Goal of the exercise:
Leave out the pictures, and reproduce exactly the lines from the line containing "This screenshot has width=1040, height=2576." through the final line of the entries.

Saved entries
═══
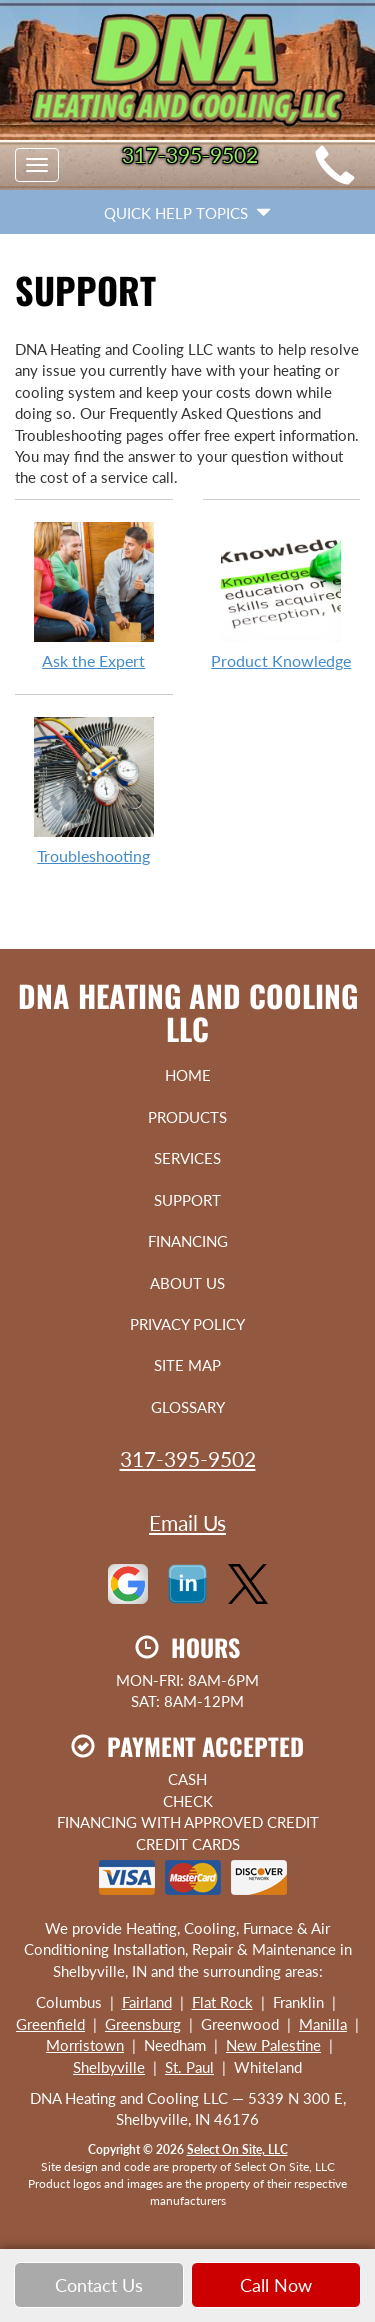  Describe the element at coordinates (99, 2285) in the screenshot. I see `Contact Us [button]` at that location.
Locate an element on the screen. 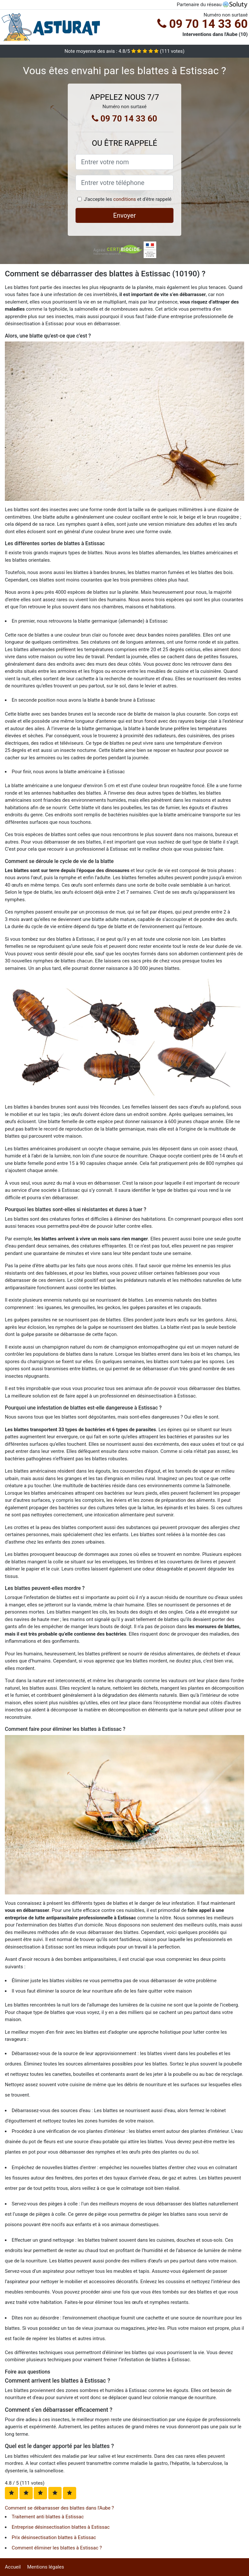 The image size is (249, 2576). Entreprise désinsectisation blattes à Estissac is located at coordinates (61, 2527).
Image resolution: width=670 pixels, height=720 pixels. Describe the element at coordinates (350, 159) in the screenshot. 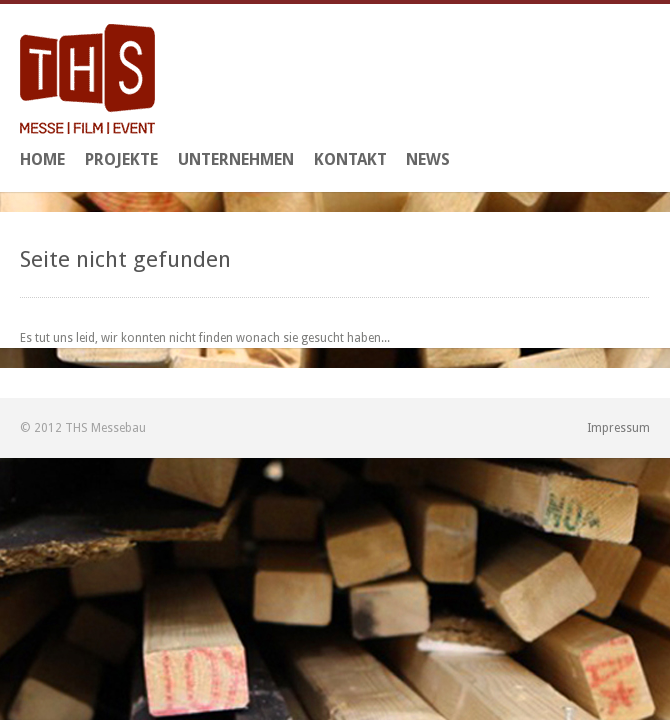

I see `Kontakt` at that location.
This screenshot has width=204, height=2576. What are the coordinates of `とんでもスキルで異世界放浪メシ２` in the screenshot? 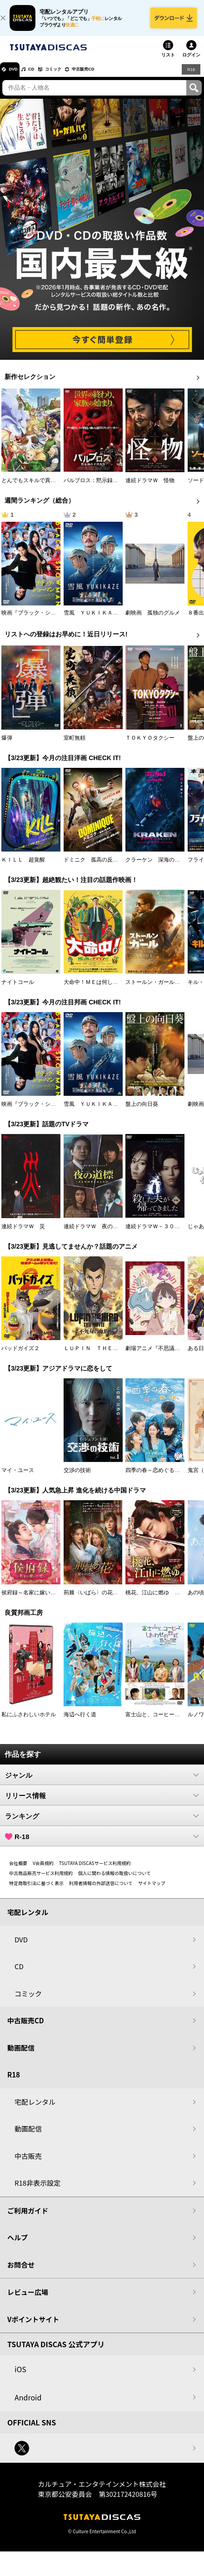 It's located at (45, 488).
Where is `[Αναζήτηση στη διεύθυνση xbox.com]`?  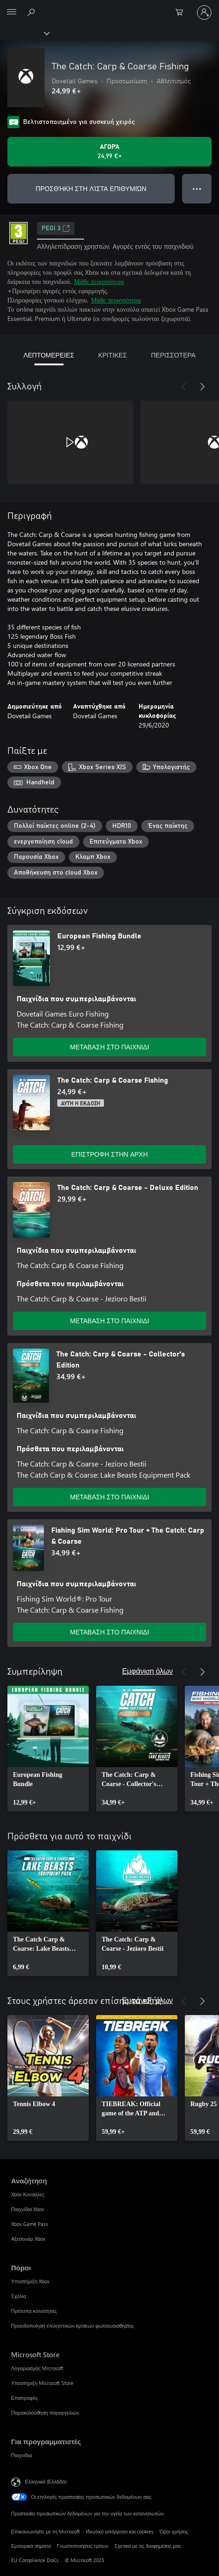
[Αναζήτηση στη διεύθυνση xbox.com] is located at coordinates (32, 12).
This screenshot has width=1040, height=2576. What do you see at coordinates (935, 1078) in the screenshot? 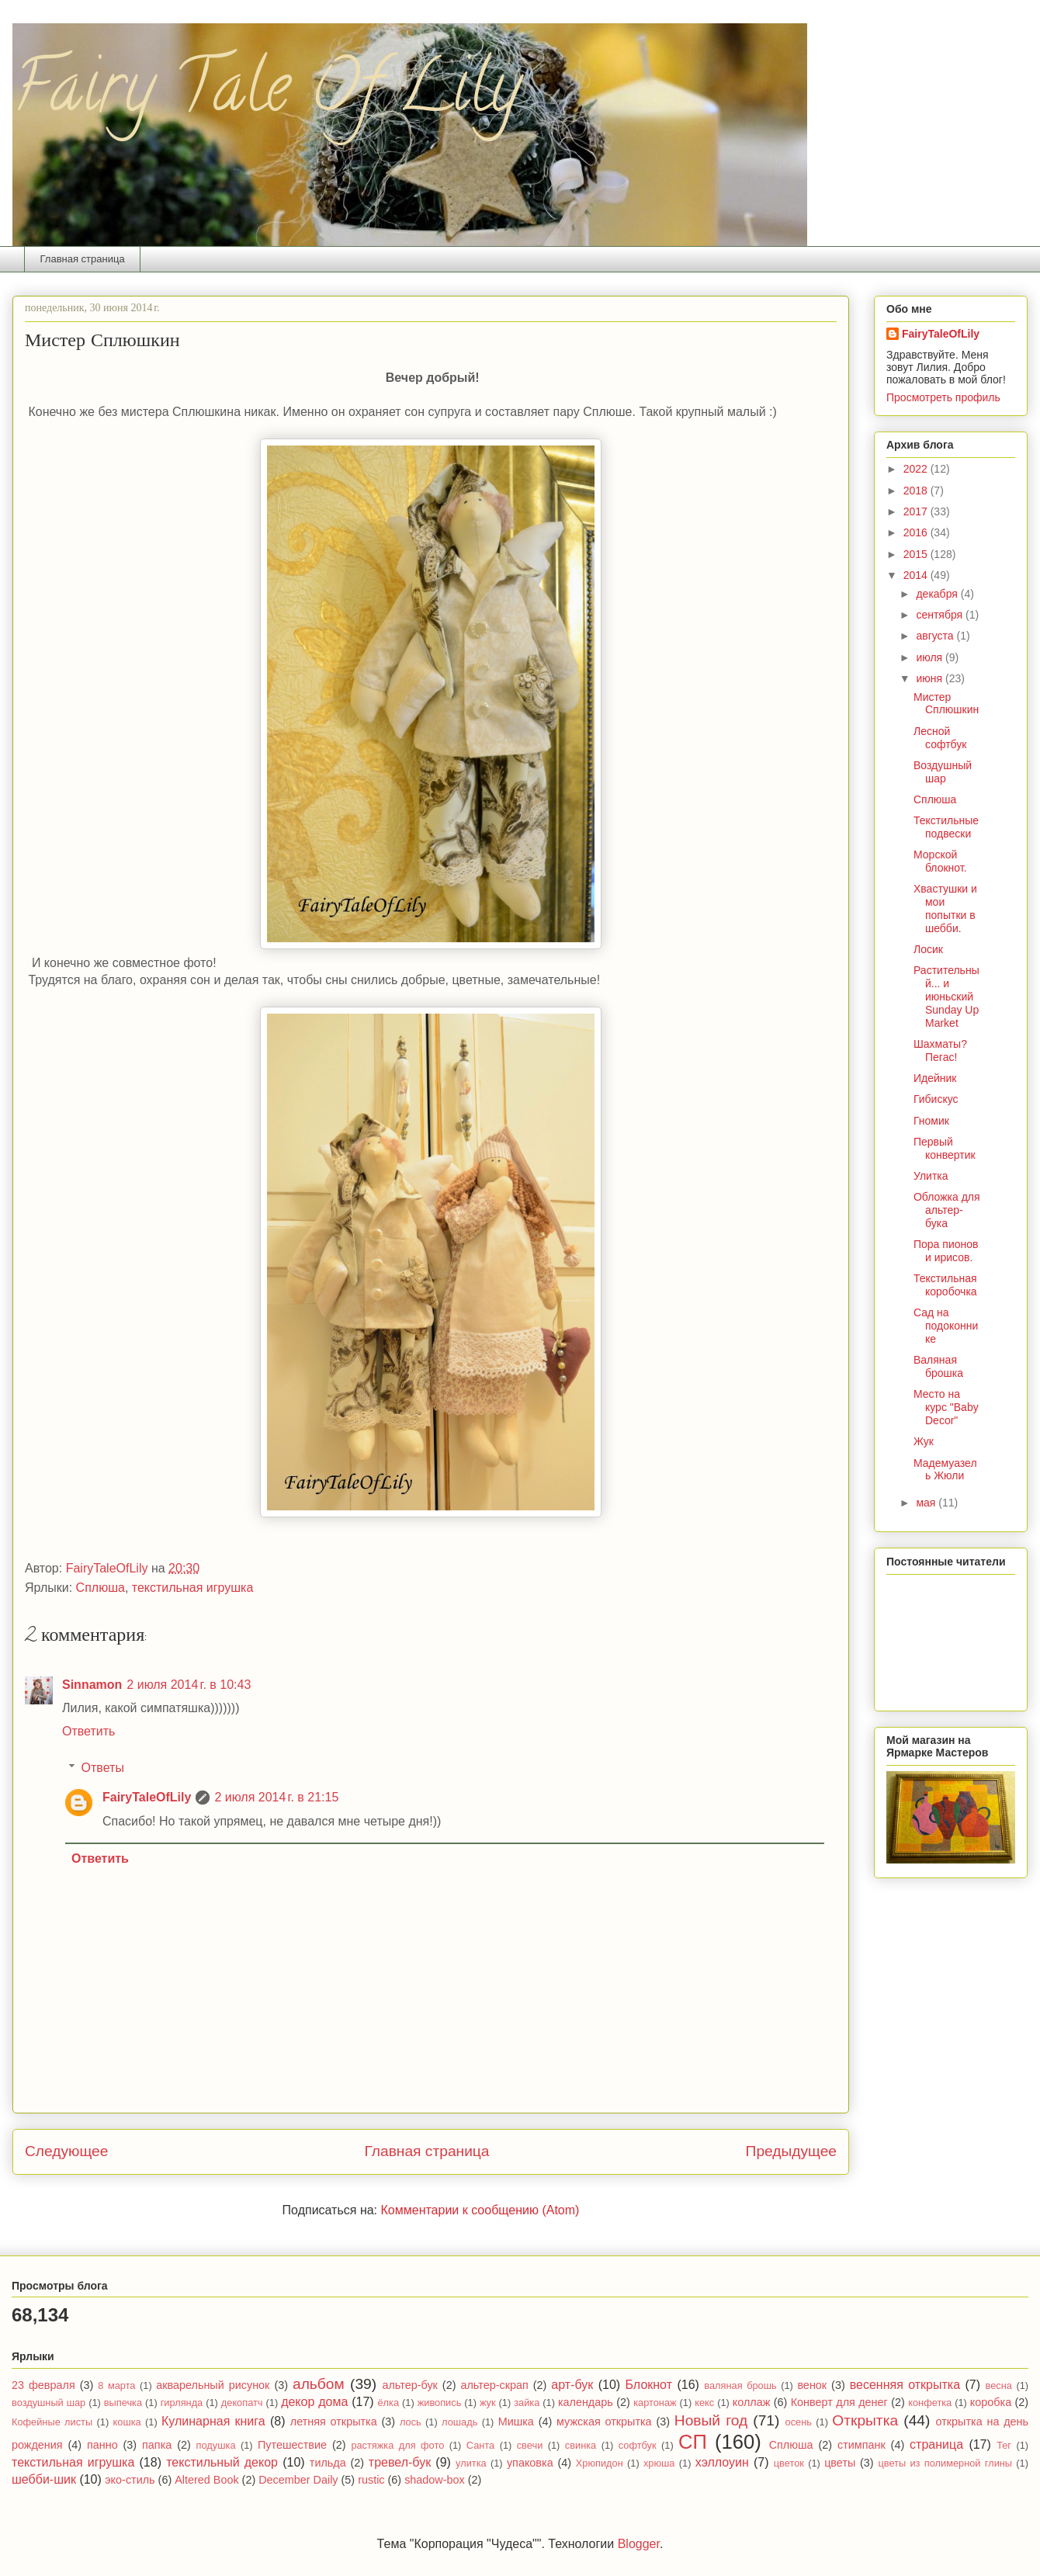
I see `Идейник` at bounding box center [935, 1078].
═══
Exercise solution:
This screenshot has width=1040, height=2576. What do you see at coordinates (935, 1078) in the screenshot? 
I see `Идейник` at bounding box center [935, 1078].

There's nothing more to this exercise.